● Task details:
Show every line from the data below that includes "firefox".

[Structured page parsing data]
=== Section Start ===

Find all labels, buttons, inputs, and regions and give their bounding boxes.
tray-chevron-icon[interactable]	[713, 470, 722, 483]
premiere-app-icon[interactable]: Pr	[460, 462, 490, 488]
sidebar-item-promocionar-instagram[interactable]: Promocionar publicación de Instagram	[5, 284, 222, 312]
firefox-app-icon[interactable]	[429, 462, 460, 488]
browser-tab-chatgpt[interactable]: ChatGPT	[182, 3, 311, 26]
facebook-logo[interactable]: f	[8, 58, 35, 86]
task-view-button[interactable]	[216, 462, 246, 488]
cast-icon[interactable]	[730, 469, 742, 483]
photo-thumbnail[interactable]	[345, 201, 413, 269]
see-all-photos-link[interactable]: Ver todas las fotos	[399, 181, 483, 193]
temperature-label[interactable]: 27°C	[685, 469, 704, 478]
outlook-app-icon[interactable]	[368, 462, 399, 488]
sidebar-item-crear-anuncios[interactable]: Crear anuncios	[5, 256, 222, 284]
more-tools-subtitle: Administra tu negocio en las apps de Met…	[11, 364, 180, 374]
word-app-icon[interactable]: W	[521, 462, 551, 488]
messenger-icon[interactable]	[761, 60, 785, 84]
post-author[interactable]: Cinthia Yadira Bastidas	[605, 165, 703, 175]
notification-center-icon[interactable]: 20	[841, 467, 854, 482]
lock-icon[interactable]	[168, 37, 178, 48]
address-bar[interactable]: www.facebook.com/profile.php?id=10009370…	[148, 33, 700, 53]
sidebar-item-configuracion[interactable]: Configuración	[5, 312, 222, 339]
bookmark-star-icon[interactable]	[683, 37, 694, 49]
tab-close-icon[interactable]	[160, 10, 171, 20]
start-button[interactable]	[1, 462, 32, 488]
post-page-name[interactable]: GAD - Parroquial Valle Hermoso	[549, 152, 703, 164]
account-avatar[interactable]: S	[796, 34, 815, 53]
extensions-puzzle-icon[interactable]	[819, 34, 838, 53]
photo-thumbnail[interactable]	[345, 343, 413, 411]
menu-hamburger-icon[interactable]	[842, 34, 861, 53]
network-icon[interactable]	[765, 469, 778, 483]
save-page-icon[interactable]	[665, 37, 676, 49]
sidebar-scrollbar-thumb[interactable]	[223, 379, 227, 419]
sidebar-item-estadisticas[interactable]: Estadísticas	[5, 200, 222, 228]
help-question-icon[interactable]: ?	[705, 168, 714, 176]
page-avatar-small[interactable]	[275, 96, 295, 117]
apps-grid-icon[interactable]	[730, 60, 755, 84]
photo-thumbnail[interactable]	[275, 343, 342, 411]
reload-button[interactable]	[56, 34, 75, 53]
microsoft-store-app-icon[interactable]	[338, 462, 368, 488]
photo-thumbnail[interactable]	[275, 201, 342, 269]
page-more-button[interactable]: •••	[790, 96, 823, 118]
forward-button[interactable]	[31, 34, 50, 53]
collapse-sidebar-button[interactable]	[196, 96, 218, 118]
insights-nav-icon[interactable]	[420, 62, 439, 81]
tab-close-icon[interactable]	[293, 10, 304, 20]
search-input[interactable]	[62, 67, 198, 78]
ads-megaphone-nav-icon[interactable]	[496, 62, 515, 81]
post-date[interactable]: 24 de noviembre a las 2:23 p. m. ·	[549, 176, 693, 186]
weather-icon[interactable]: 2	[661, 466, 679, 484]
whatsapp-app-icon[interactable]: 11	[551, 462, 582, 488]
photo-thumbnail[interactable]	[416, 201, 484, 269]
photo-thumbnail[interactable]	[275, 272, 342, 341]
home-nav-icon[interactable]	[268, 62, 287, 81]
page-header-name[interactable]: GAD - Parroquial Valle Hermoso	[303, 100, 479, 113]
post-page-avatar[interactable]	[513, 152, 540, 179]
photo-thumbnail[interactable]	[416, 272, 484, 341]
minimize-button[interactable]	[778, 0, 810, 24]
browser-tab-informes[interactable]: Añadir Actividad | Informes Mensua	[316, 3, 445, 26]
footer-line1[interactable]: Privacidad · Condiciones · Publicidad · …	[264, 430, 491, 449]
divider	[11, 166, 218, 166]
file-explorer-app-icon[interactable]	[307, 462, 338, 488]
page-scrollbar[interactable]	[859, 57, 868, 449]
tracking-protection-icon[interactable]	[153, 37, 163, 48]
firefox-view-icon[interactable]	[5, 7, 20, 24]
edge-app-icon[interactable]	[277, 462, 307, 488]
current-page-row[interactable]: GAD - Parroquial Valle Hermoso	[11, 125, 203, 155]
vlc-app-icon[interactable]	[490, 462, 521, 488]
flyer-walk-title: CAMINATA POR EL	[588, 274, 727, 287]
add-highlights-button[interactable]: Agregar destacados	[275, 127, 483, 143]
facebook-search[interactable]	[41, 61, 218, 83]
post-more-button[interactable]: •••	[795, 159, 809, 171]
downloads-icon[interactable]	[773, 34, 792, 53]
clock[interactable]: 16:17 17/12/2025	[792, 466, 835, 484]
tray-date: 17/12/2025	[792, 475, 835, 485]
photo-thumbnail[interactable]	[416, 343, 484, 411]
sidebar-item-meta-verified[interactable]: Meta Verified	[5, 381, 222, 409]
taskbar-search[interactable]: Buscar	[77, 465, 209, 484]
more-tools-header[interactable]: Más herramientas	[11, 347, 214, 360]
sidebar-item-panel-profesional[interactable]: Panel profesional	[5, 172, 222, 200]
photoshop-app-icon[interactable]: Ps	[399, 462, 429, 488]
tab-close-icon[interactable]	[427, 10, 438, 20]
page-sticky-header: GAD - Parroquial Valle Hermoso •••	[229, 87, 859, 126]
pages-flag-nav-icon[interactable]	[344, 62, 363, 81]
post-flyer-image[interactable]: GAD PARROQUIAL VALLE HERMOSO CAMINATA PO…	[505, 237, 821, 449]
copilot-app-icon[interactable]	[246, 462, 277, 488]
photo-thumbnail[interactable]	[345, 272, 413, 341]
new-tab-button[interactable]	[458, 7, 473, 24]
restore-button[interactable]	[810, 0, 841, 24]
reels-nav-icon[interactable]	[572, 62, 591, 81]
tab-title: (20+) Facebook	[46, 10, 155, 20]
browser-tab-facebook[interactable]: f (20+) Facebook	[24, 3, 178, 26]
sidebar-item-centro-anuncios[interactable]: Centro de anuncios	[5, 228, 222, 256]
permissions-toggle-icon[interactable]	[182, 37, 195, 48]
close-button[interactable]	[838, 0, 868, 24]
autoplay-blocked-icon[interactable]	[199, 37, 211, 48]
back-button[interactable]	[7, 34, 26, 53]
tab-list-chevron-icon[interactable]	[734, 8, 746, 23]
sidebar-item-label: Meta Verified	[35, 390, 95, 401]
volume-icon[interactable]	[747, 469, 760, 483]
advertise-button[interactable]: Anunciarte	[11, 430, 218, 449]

=== Section End ===
=== Section Start ===

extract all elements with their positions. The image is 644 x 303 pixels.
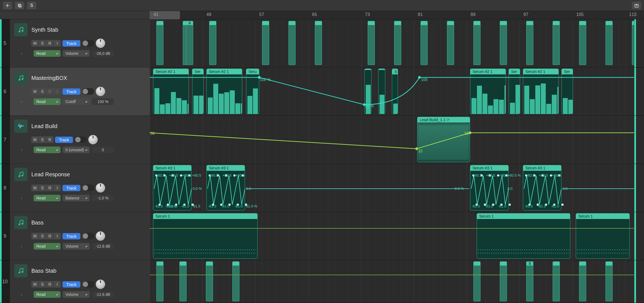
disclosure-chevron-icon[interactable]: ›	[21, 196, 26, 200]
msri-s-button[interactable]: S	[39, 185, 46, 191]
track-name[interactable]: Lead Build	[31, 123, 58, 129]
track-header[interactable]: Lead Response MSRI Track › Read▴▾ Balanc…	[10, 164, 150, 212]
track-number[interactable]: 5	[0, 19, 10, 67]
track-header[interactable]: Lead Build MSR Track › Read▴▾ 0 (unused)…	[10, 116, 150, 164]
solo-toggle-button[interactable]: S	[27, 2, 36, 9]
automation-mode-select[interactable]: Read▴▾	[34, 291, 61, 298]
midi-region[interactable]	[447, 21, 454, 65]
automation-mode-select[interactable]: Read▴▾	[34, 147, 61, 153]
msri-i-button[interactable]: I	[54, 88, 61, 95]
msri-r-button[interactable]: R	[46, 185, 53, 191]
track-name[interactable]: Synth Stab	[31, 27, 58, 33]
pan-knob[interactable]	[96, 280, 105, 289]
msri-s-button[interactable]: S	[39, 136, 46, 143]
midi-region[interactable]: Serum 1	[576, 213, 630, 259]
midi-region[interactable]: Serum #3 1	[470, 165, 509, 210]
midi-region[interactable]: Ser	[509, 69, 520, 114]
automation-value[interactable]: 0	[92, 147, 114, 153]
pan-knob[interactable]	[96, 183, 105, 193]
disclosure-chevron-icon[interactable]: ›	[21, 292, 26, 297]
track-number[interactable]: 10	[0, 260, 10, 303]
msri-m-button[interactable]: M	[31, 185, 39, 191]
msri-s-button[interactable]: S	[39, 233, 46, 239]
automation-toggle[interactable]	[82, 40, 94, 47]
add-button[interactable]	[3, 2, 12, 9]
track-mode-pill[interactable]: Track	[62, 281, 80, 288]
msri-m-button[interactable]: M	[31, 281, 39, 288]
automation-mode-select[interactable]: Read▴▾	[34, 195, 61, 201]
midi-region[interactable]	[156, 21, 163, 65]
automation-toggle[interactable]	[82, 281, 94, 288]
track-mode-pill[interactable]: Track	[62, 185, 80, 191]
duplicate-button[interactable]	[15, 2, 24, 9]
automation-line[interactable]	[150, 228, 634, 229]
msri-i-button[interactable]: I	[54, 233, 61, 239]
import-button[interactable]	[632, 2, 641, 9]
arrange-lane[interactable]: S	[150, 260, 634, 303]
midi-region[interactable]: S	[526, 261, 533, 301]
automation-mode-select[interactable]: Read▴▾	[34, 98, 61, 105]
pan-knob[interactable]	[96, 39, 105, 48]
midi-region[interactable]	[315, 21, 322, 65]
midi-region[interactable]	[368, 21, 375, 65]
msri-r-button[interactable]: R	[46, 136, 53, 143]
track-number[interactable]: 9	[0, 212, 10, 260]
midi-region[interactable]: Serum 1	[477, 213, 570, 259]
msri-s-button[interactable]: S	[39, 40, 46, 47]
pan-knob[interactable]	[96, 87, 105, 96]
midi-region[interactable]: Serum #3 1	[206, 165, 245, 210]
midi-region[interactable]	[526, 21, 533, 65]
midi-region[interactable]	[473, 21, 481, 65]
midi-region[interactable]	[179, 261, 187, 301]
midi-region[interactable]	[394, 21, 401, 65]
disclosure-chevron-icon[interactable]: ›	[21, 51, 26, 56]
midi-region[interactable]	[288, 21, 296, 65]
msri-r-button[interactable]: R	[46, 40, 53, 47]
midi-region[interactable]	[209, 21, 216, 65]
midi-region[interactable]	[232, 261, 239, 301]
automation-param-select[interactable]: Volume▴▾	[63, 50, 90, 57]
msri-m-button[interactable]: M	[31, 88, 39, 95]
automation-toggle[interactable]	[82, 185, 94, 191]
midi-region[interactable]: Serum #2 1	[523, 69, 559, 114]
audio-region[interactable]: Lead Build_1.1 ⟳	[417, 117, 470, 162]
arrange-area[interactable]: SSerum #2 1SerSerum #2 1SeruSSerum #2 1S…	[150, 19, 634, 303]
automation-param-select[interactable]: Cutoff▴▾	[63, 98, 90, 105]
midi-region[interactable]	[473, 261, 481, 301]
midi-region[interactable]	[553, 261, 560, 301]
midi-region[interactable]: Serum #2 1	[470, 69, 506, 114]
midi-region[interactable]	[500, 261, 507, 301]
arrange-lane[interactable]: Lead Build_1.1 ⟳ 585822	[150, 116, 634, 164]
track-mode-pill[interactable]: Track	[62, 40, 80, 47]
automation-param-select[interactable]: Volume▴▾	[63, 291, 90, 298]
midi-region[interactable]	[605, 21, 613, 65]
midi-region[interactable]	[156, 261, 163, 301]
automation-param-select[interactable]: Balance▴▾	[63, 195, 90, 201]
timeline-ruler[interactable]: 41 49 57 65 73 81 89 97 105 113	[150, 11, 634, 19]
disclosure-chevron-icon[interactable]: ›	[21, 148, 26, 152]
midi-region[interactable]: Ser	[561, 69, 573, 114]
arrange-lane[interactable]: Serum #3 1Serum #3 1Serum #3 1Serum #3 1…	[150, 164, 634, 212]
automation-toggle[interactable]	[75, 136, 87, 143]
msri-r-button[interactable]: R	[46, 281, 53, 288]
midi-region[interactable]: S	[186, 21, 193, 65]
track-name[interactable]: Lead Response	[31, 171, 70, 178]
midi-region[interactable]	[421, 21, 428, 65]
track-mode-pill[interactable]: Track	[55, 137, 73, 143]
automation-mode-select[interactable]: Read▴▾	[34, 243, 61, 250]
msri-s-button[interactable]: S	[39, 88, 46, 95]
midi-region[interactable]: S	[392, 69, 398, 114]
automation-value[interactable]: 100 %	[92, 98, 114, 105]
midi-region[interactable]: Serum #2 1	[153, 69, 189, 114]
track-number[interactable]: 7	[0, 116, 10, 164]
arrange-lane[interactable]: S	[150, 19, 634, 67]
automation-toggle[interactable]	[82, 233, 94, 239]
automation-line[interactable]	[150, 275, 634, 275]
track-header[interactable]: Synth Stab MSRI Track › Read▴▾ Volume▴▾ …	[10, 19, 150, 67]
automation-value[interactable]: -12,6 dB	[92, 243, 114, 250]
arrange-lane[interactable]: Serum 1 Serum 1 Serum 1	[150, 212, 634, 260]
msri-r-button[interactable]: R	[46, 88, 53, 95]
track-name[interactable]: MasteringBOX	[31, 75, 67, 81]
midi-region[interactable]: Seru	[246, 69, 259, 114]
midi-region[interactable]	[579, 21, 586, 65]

=== Section End ===
=== Section Start ===

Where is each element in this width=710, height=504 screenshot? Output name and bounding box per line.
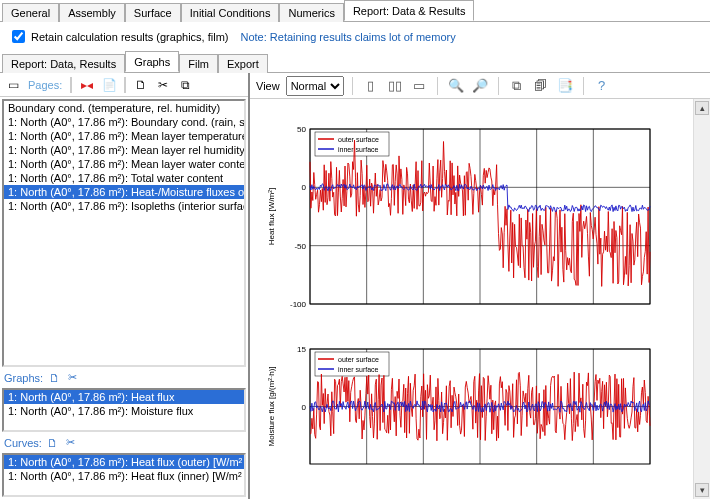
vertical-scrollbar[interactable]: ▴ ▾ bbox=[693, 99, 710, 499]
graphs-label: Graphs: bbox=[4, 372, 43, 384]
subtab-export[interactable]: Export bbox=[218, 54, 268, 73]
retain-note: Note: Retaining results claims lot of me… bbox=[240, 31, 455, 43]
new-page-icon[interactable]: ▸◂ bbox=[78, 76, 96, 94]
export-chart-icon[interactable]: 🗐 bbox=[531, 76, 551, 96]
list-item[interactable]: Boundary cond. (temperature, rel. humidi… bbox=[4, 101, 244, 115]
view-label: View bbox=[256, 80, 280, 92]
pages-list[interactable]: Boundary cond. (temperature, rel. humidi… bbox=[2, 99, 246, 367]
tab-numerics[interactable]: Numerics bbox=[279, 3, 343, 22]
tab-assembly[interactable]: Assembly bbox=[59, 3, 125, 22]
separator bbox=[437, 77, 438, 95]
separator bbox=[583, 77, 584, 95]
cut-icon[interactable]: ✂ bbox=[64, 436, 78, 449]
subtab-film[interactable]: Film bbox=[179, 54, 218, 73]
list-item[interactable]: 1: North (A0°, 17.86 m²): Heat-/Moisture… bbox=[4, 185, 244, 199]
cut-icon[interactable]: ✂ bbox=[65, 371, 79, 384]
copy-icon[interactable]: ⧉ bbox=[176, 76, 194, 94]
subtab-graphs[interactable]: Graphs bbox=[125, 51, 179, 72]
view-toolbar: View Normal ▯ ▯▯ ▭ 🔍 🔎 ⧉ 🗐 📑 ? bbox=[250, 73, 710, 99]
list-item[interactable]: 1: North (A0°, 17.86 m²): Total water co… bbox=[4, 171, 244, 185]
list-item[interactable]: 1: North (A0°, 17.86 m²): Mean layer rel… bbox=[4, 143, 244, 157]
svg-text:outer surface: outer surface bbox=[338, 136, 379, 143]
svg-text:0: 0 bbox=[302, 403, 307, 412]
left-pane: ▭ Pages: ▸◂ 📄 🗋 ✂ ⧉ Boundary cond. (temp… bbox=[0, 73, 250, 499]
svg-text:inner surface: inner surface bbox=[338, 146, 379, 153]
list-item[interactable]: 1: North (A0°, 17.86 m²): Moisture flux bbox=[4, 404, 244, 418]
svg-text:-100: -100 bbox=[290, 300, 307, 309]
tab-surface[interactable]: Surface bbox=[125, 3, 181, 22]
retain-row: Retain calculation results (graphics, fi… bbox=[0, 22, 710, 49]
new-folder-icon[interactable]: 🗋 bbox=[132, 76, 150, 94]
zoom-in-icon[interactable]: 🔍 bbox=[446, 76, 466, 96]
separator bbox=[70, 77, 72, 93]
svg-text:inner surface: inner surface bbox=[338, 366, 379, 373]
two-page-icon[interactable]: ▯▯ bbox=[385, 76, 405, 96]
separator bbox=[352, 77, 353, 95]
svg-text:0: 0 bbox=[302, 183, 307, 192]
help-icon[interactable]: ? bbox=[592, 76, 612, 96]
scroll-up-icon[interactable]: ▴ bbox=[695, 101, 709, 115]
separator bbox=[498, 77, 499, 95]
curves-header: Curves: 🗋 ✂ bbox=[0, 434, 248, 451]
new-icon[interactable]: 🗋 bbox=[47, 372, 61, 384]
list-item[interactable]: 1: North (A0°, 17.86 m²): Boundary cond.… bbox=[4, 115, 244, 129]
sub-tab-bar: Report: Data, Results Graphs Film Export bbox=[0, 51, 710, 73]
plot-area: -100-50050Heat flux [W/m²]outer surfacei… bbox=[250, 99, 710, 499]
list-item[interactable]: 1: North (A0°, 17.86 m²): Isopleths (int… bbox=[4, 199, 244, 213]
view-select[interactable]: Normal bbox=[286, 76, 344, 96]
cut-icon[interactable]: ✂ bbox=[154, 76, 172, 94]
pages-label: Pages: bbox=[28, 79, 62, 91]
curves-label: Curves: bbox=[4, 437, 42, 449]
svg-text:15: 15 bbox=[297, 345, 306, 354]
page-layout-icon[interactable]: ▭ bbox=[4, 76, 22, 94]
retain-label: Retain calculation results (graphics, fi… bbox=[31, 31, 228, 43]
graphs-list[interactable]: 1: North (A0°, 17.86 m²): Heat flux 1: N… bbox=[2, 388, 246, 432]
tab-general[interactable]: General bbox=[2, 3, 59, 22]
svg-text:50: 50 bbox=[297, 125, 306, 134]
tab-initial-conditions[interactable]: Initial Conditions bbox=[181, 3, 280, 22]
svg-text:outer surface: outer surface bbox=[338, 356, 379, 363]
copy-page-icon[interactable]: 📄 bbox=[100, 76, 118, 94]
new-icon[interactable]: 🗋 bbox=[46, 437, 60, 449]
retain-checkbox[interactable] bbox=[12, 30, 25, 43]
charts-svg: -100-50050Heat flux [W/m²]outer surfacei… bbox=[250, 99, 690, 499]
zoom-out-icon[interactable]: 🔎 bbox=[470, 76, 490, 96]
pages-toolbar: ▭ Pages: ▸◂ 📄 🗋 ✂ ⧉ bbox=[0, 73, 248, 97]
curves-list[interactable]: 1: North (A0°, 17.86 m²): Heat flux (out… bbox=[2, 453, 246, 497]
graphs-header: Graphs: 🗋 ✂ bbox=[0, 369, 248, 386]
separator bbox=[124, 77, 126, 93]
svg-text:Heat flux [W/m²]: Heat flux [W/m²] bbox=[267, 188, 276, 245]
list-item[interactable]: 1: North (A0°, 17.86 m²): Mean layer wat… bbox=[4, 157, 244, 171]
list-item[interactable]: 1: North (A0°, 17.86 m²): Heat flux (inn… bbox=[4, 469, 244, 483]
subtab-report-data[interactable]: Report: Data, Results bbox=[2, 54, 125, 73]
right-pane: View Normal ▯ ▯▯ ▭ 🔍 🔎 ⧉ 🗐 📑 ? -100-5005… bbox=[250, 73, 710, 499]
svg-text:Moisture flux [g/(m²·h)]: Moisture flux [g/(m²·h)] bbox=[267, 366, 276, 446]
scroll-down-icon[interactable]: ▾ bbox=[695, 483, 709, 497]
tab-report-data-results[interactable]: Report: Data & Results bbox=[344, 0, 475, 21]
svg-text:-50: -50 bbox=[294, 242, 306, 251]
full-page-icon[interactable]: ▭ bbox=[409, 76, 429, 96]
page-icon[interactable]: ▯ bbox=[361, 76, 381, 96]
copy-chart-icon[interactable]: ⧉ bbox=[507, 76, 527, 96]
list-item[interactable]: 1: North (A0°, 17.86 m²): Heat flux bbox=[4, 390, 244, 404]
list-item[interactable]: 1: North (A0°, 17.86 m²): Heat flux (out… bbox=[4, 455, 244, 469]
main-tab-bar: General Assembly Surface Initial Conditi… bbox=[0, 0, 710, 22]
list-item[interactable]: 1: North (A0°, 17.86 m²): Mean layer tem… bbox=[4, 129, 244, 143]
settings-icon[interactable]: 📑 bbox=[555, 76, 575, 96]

=== Section End ===

● Expected output:
firefox-app-icon[interactable]	[429, 462, 460, 488]
firefox-view-icon[interactable]	[5, 7, 20, 24]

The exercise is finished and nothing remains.